» What is expected:
Locate each line below that includes "experiences" and reproduce it.

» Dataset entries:
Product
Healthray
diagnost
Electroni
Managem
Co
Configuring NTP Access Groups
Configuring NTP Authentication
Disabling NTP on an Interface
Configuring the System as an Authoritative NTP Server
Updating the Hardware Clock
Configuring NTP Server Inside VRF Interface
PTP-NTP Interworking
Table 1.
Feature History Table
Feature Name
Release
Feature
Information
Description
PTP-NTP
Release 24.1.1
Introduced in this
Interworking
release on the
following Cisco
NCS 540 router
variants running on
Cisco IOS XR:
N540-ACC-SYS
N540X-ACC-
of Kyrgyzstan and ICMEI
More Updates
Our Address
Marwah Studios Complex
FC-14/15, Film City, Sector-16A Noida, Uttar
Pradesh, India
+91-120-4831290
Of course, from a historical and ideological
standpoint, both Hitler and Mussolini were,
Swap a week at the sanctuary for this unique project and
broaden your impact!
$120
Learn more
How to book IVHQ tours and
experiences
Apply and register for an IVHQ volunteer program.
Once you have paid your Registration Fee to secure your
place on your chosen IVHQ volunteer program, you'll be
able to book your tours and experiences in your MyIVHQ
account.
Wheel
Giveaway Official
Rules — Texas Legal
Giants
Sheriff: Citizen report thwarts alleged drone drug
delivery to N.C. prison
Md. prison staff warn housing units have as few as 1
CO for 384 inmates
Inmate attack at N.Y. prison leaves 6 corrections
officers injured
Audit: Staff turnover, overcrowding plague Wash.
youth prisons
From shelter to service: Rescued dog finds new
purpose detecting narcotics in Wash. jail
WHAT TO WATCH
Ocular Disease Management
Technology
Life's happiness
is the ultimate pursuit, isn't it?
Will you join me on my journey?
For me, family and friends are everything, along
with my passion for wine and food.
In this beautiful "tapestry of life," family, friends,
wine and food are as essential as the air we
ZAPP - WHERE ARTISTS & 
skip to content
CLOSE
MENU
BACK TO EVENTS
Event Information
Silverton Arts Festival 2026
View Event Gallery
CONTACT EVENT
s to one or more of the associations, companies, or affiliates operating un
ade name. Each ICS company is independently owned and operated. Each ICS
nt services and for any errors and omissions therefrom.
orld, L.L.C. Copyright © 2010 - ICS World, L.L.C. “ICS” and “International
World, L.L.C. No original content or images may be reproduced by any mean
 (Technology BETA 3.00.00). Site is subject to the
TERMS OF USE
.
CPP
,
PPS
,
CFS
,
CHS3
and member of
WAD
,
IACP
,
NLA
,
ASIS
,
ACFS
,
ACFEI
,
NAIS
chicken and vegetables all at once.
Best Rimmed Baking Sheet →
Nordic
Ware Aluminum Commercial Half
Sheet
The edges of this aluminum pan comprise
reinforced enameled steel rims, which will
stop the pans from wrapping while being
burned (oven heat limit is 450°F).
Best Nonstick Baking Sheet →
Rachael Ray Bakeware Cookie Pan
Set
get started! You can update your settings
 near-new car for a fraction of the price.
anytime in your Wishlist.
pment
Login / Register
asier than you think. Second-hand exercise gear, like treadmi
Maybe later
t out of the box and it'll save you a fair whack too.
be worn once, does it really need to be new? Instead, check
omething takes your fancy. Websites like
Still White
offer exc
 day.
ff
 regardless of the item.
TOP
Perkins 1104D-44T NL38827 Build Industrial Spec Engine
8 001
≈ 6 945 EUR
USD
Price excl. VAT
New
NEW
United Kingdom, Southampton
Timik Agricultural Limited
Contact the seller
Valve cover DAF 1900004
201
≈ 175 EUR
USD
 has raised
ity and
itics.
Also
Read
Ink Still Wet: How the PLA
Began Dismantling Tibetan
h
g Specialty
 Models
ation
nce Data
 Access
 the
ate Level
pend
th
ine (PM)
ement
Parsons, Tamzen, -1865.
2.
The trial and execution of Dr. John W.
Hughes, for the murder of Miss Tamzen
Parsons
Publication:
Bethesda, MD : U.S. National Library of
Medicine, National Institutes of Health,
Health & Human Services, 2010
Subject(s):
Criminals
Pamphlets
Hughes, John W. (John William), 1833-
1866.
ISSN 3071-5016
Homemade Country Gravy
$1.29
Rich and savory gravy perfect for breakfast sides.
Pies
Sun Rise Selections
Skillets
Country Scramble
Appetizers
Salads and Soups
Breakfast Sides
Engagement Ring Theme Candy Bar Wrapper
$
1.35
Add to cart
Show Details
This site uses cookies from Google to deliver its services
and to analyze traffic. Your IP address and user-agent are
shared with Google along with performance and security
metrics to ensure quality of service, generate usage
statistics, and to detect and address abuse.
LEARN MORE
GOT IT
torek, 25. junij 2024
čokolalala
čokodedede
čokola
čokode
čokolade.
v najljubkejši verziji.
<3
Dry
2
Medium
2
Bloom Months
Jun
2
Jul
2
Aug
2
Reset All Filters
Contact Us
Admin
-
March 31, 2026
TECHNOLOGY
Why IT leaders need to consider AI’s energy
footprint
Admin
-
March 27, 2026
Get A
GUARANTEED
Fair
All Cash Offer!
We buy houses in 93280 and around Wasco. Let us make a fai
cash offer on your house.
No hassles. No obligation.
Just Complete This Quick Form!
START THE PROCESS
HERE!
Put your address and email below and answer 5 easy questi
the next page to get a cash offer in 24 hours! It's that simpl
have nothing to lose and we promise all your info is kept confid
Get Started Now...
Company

» Response to the task:
experiences
able to book your tours and experiences in your MyIVHQ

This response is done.